From the historic campus of Hillsdale College in Hillsdale, Michigan, where the good, the true, and the beautiful are taught, nurtured, and honored, this is the Radio Free Hillsdale Hour, bringing the activity and education of the college to listeners across the country.

0:25.3

Perhaps a better comeback, though, came from Kane's own student and acolyte, Joan Robinson.

0:31.8

And she replied when he said in the long run, we're all dead. Yes, Maynard, but we don't all die at the same time.

0:38.7

This is your host, Scott Bertram. And that's Dr. Charles Steele, our first guest on today's program.

0:44.7

Dr. Steele is Chairman of Economics, Associate Professor of Economics, and Hermannay and

0:50.6

Suzanne S. Detweiler chair in economics at Hillsdale College.

0:55.1

Dr. Steele, thanks for joining us.

0:56.7

Happy to be here.

0:57.7

Dr. Steele, with the recent stimulus bills and the spending proposed by the Biden administration,

1:03.8

we once again are hearing the name of John Maynard Keynes and the school of economics called

1:08.4

Keynesianism.

1:10.1

First, please tell us, who was John Maynard Keynes?

1:13.7

How did he develop his theories?

1:16.4

John Maynard Keynes, I think, was easily the most influential economist of the 20th century.

1:23.6

He was a brilliant man.

1:25.7

He was a student of mathematics at Cambridge University in the UK. He took one course in economics in his life from Alfred Marshall, one of the greatest economists who ever lived.
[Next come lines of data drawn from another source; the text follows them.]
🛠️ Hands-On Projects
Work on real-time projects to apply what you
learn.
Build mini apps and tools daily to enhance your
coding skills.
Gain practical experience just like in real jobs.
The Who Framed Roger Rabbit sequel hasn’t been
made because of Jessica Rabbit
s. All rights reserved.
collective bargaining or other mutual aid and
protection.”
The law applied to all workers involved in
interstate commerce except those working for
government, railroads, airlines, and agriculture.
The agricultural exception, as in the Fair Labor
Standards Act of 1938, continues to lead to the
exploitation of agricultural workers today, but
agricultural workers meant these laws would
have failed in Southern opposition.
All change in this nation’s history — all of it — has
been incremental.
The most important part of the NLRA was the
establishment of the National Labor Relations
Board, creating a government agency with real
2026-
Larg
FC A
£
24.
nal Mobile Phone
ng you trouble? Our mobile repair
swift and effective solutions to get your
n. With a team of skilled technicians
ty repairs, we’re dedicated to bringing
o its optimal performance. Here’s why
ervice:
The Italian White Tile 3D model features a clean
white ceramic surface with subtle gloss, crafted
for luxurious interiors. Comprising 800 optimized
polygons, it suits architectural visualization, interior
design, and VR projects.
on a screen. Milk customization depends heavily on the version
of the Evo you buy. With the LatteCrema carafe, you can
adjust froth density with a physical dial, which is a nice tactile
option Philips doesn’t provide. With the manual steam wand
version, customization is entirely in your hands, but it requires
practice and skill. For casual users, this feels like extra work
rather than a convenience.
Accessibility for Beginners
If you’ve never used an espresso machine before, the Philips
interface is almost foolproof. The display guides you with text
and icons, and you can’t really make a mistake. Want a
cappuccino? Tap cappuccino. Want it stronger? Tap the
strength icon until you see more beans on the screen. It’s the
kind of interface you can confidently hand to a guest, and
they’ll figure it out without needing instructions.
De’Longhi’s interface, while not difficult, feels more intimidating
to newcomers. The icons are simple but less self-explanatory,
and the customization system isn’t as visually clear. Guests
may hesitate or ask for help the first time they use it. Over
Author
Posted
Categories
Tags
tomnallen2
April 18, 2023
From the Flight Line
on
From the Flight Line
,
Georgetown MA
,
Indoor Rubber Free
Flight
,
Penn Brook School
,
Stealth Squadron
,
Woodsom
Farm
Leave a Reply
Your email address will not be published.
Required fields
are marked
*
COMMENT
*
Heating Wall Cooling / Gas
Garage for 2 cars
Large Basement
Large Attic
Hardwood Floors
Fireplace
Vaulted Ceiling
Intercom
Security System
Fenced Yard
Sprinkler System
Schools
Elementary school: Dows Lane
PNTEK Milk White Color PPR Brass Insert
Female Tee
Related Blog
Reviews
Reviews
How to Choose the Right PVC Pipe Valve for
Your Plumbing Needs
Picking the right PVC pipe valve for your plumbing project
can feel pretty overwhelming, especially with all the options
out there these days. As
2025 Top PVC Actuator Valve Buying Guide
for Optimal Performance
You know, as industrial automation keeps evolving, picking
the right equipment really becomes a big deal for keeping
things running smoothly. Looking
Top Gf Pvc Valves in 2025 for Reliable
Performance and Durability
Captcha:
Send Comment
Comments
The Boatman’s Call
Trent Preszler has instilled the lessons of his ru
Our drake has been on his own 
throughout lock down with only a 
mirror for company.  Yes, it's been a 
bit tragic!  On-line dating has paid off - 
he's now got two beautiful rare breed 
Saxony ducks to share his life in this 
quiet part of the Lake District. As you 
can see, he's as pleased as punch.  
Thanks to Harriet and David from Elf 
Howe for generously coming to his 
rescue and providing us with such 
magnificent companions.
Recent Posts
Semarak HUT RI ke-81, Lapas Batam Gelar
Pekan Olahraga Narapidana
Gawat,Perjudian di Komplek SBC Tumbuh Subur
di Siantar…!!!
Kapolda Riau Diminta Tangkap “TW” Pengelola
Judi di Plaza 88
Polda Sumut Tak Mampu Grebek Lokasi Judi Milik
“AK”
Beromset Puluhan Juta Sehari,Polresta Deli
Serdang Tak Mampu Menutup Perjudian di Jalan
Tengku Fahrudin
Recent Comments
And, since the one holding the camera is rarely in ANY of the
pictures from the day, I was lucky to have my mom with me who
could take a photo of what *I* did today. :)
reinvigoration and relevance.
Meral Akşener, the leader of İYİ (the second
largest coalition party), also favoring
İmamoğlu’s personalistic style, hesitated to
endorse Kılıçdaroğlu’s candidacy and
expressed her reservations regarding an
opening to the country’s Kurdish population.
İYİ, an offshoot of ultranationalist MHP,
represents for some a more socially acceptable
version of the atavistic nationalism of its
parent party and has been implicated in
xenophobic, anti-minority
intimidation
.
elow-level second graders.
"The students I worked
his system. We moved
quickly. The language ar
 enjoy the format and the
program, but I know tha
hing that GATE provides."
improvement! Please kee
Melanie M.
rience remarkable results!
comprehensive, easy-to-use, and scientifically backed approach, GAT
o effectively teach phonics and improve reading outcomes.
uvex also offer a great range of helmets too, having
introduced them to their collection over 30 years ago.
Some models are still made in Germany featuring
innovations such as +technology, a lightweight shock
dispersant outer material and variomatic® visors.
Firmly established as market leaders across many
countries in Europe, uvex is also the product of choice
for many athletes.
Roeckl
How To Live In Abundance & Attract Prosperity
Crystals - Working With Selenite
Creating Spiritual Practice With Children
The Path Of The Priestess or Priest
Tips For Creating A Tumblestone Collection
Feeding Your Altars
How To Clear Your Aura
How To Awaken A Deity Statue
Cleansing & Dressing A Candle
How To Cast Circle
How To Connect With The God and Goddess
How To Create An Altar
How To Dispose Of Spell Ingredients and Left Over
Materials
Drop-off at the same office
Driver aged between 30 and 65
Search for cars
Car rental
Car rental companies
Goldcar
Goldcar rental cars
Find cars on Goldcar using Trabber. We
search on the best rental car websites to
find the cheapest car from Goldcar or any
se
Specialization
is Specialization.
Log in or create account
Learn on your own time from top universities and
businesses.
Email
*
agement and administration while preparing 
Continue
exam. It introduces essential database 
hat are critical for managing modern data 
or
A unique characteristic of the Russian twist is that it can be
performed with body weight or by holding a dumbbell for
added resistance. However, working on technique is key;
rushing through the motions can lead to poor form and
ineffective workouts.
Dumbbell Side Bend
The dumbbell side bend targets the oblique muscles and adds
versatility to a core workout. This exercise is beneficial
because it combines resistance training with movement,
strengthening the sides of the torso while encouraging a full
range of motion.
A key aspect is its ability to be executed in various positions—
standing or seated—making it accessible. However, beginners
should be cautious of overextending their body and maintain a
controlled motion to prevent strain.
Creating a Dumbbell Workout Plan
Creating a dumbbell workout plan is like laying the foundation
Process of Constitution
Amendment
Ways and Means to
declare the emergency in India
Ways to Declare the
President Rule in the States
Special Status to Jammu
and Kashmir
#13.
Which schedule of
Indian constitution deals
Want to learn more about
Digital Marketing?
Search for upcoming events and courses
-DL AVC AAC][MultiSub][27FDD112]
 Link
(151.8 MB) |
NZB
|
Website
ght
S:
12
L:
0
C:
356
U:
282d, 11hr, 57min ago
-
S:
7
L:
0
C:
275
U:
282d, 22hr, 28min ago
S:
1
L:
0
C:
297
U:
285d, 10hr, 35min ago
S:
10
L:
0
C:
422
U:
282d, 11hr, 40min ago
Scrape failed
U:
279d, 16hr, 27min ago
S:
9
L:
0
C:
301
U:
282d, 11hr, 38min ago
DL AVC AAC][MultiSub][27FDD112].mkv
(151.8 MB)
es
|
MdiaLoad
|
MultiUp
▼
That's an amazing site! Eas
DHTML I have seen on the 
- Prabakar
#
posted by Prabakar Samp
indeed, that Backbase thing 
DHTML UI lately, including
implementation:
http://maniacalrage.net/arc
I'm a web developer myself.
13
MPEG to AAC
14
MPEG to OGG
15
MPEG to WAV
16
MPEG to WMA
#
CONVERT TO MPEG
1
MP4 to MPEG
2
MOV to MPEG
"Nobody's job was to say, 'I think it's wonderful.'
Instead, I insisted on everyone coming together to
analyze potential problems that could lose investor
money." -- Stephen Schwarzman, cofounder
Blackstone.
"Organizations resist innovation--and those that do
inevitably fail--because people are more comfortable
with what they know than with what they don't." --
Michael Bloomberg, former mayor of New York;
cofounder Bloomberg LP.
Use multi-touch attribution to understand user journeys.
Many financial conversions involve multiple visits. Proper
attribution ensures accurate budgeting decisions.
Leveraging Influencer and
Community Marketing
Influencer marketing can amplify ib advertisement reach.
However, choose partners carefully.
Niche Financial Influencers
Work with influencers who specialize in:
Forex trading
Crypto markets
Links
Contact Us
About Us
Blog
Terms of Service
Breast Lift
Marshall was extremely impressed with him. And Keynes ended up as a professor of economics at Cambridge.

1:45.7

He also served as Chancellor of the Exchequer.

1:49.4

He was a part of the British delegation that went to the Treaty of Versailles and negotiated that.

1:56.7

Keynes actually was against the treaty.

1:59.1

He argued that it would probably have bad repercussions.

2:02.1

It was too harsh on Germany.

2:03.8

And thought it might cause trouble in the future, and maybe he was right.